The reason the production doesn’t shill for the classroom is its dramatic choice to embrace the All-American sport in a theatrical bear hug, effectively crushing protective ribs that have been fortified historically by a substantial quotient of celebrity and lucre. As long-term liabilities accrue, exposure of the sport’s malfeasance seeps into the news, and in this small theater on a relatively obscure, quiet street in the eponymous radical college town of Berkeley, we get to see the one important affective element that football doesn’t deprive us of: its inherent tragedy.
Yet the show is by no means a “radical” critique, more powerful for its not having gone for the screed. All that is necessary to win audience buy-in for the dispassionate recitation of facts, figures and dreadful outcomes, are the results themselves. Acting students are trained to “not play the result.” Here, the result plays itself.
The actors’ job is easier for this, though it helps that they expend energy recreating the football ambience, ganging together for opening and closing team tableaux, engaging in fast-paced runs into and out of the audience, tackles, tumbles, athletic poses, and stances that peg the message to the medium.
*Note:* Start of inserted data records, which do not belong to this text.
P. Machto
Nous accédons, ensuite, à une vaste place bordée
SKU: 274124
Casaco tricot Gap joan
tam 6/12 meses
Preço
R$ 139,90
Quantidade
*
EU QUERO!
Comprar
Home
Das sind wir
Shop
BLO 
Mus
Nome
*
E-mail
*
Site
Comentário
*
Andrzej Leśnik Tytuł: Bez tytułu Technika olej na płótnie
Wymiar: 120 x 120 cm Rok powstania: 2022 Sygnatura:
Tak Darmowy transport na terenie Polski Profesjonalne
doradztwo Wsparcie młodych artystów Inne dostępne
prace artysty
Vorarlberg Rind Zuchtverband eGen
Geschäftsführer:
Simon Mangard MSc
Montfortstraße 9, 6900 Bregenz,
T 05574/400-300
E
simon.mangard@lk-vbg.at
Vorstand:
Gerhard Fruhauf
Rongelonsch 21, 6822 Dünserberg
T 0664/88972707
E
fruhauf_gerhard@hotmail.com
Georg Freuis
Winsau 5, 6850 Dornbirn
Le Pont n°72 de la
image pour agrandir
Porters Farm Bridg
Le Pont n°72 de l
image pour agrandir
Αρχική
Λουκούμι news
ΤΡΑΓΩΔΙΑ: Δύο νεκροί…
Some deliver lines rapidly, others more reflectively, as they relate injury stories, associated deaths via suicides of fellow players, or in the case of Caroline (Marilee Talkington), the loss her husband to descent into personality deterioration and violent behavior.
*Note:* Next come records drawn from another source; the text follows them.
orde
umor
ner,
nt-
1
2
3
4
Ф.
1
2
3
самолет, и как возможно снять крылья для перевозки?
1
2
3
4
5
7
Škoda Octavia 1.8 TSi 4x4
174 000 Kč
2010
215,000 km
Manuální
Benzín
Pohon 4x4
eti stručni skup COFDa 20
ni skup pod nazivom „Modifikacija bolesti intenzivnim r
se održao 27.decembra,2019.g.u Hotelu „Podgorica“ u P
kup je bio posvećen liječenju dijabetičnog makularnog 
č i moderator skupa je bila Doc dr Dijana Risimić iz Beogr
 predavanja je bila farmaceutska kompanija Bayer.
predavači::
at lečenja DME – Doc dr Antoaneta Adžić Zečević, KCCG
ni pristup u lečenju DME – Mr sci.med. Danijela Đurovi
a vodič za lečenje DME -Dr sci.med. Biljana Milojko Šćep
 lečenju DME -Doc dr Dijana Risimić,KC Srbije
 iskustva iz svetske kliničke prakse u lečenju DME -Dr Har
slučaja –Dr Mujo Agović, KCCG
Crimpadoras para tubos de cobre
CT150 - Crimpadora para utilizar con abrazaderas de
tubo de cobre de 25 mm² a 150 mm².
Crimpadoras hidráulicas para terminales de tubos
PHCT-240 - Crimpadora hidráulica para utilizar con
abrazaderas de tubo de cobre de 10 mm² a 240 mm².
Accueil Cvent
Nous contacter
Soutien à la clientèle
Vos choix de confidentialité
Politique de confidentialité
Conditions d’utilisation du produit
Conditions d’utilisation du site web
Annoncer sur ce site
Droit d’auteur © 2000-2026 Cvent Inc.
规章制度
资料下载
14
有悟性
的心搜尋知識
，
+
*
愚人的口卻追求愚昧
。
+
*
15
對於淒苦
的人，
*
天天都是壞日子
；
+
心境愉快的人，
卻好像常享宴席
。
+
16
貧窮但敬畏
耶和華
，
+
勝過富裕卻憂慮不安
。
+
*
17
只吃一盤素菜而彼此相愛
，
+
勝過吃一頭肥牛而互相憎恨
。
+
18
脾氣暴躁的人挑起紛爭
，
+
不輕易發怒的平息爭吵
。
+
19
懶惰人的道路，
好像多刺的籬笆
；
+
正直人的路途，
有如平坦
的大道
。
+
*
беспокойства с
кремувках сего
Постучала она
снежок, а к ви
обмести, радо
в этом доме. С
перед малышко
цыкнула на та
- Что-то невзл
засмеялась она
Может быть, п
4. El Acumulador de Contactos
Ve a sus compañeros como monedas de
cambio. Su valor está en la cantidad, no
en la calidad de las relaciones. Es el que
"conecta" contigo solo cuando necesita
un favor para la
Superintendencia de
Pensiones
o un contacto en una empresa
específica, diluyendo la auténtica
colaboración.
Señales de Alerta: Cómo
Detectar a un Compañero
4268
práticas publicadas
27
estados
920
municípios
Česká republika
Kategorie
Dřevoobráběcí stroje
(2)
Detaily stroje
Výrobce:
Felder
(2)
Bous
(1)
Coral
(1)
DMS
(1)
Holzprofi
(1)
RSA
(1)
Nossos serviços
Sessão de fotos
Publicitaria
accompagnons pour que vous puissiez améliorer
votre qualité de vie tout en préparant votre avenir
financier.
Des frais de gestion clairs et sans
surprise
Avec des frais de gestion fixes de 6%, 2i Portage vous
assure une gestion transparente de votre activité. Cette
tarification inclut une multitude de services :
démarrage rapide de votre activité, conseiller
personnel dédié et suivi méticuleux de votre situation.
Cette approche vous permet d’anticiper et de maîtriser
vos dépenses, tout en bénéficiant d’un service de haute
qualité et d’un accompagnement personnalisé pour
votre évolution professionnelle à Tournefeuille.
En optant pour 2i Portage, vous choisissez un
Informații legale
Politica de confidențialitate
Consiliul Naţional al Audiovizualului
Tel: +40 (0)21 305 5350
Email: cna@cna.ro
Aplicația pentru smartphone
Hicks, the linchpin of the cast, after an uncomfortable pause, stumbles through forgotten lines once or twice during this opening night performance. Does he himself suffer from memory impairment? Talkington, as Team Physician, offers a discourse on the neural axon glue that, owing to repeated contusions, over time breaks off and floats in the brain, causing Chronic Traumatic Encephalopathy (CTE). We’d recognize it more readily in the colloquial adjective “punch drunk,” transduced socially in domestic violence quarters as Battered Wife Syndrome.
More and more players are donating their brains to science so that doctors can discover additional morbid facts about what seems wholly apparent. If football were reconceived as a gentler sport, all that research time and money could be shifted over to diseases science claims to know next to nothing about, such as ALS, DPAM, and Ebola, not to mention that there would be fewer suicides, life-altering injuries and victims of domestic violence.
Grim as the material in “X’s and O’s” reads, there is something strangely satisfying about being in the theater while the cast rips the gauze off the multiple festering wounds that amount to the legacy of this sport. Fine acting, a tight, conscientious script, and athletic staging of “X’s and O’s,” guarantees far more inspiring fare for a Sunday afternoon than does the vulgarized culture of the Super Bowl.